WILLIAM BELL / The Soul Of A Bell
LP (Stax 719)
Producer: Jim Stewart
言うまでもなく、スタックスを代表するサザン・ソウル・シンガーの1人である。
同時に、オリジナル・メンフィス・ソウル・シンガーとも言える人で、彼の61年の「ユー・ドント・ミス・ユア・ウォーター」は、最初のメンフィス・ソウルとして、サザン・ソウルの歴史を考える上からも重要な作品だ。
この曲は、それほど泥臭くは感じられないものの、南部的な雰囲気を十分に持ったゴスペル臭い曲である。
61年という年代を考えれば、この曲が当時いかに新鮮な響きを持っていたかは想像に難くない。
ウィリアム・ベルは出身もメンフィスで、39年の生まれである。
デル・リーオスというグループを経て、61年にスタックスに入社。
先の「ユー・ドント・・・・・」を発表し、メンフィス・ソウルの基礎を築いている。
この極く初期の作品群は、充実した内容にもかかわらず、あまりアルバム化されていないのが残念だ。

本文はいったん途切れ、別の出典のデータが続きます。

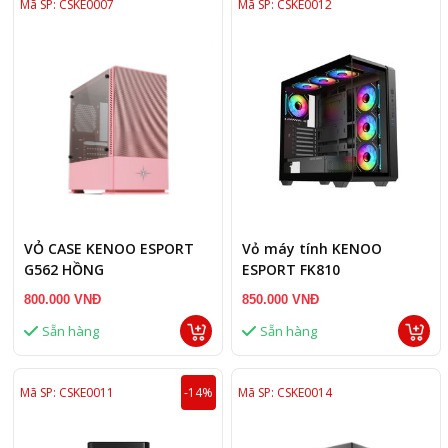
Mã SP: CSKE0007
Mã SP: CSKE0012
VỎ CASE KENOO ESPORT
Vỏ máy tính KENOO
G562 HỒNG
ESPORT FK810
800.000 VNĐ
850.000 VNĐ
Sẵn hàng
Sẵn hàng
Mã SP: CSKE0011
-14%
Mã SP: CSKE0014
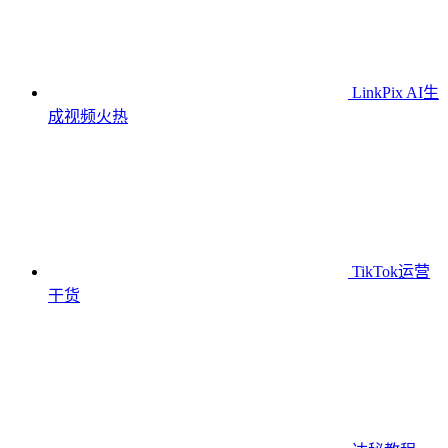
LinkPix AI生
成视频
火热
TikTok运营
干货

運悪く63年からは兵役に服しているが、65年の復帰後もコンスタントにスタックスに録音を続けている。
どことなく知性を感じさせるのがウィリアムの特徴で、その抑制の効いた歌いくちが魅力的である。
個性的なシンガーだ。
これは67年のウィリアム・ベルの最初のアルバムで、A面がバラード、B面がジャンプ曲という構成になっている。
彼の持ち味がよく出ているのは、バラードではA(1)(2)(5)(6)あたりで、独特の穏やかな表情が印象的だ。
どれもメロディ・ラインの奇麗なバラードで、マイルドなウィリアムのヴォーカルと相俟って、心安まる作りになっている。
そういう意味からも、名曲のA(3)(4)はやや曲自体が重厚過ぎて、彼には合っていないようだ。
なお、有名なA(2)は再録ヴァージョンだが、オリジナルに比べて特に劣っているとも思えない。
一方のB面では、B(2)(4)でのノリの良さが光る。
こういった曲をやっても、くどくならないのが彼の良いところ。
彼は意外とこういったテンポのある曲でも良さを発揮してくれる。
ややアッサリした歌いっぷりながら、そこに味わいがある。
このうちB(2)は、いつものスタックス・サウンドよりも固めの音になっていて、しばしば話題になるところである。
他では、いかにもスタックスらしいA(1)(5)も悪くない。
また、A(1)(2)、B(1)(2)(5)はウィリアムの自作または共作で、彼のライターとしての優れた才能も知ることができる。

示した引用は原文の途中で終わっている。